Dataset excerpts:
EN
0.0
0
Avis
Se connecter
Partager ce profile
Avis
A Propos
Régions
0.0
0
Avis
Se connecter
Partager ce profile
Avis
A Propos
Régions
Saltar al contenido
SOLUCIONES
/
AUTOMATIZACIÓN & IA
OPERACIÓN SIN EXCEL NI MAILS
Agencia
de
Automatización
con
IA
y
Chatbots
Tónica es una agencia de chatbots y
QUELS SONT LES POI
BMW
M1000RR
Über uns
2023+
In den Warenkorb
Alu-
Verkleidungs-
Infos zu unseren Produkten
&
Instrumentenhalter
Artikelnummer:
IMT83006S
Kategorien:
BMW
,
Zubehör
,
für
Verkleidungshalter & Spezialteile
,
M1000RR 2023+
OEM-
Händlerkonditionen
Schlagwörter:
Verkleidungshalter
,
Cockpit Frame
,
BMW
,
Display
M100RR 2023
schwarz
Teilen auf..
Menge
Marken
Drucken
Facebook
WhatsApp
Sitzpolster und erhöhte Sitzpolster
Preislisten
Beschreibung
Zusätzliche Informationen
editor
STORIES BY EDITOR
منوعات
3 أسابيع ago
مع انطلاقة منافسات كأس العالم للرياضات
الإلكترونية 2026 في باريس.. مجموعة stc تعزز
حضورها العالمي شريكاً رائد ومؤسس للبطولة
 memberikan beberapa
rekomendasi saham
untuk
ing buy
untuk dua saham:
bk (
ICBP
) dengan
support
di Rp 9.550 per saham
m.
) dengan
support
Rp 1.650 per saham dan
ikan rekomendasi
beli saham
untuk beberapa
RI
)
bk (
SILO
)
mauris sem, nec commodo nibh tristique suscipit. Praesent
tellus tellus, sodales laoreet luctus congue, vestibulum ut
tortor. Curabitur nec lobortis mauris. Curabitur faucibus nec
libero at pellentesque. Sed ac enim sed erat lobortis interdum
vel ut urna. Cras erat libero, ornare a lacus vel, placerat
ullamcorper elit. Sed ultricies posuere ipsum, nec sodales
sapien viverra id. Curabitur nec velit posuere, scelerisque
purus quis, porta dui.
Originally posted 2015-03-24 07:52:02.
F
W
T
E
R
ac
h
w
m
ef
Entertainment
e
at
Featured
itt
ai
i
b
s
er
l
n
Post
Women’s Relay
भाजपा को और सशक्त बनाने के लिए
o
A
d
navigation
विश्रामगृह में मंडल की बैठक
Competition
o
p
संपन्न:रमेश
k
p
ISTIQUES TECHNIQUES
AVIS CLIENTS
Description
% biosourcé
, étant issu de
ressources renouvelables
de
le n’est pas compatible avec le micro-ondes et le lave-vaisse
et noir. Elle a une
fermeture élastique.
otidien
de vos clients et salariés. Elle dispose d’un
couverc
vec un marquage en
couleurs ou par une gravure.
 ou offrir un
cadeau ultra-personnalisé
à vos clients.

EXERCISE DETAILS: State how many lines of the entries above include the word "untuk", offering no text other than the number.

ANSWER FOR THIS EXERCISE: 3